Sebi had made it mandatory for companies to secure an IPO grade from at least one credit rating agency for all offer documents filed on or after May 1, 2007. “The IPO grading process is expected to take into account the prospects of the sector in which the company operates, the competitive strengths of the company that would allow it to address the risks inherent in the business(es) and capitalise on the opportunities available, as well as the company’s financial position,” said to a Sebi note.
IPOs are graded on a five-point scale, with grade 1 being the lowest. The grade does not take into account the valuations or the price at which the shares are offered. ‘Mandatory IPO grading: Does it help pricing efficiency’, a recent study by Indian Institute of Management-Ahmedabad’s Joshy Jacoby and Sobhesh Kumar Agarwalla, said certification didn’t result in more efficient pricing of IPOs. “There is no evidence to support IPO pricing improvement due to the introduction of IPO grading. This is contrary to the evidence reported by some earlier studies.
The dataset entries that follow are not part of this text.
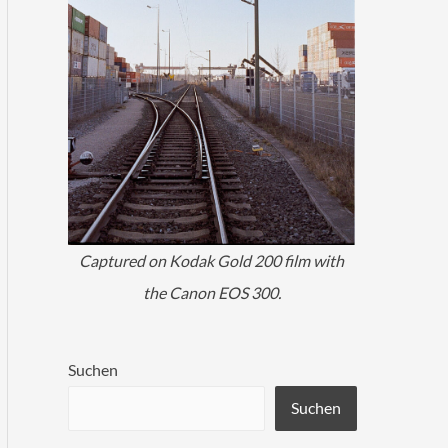
Captured on Kodak Gold 200 film with
the Canon EOS 300.
Suchen
Suchen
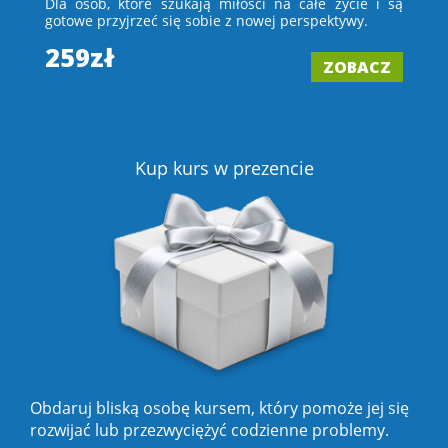
 i
Dla osób, które szukają miłości na całe życie i są
D
 –
gotowe przyjrzeć się sobie z nowej perspektywy.
ch
wi
259zł
ZOBACZ
2
Z
Kup kurs w prezencie
Obdaruj bliską osobę kursem, który pomoże jej się
rozwijać lub przezwyciężyć codzienne problemy.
This suggests the failure of grading as an IPO certification,” said the report, dated December 2012.
Currently, IPO grading is voluntary for companies listing on SME platforms. Scrapping of IPO grading won’t impact rating agencies, as its share in their revenue is very small.
Separately, Sebi is planning to expand the list of companies that can raise funds by filing a shelf prospectus (A type of offer where securities can be sold without a separate prospectus for each set). “We want to expand the eligibility of companies that can issue shelf prospectus,” Sinha said.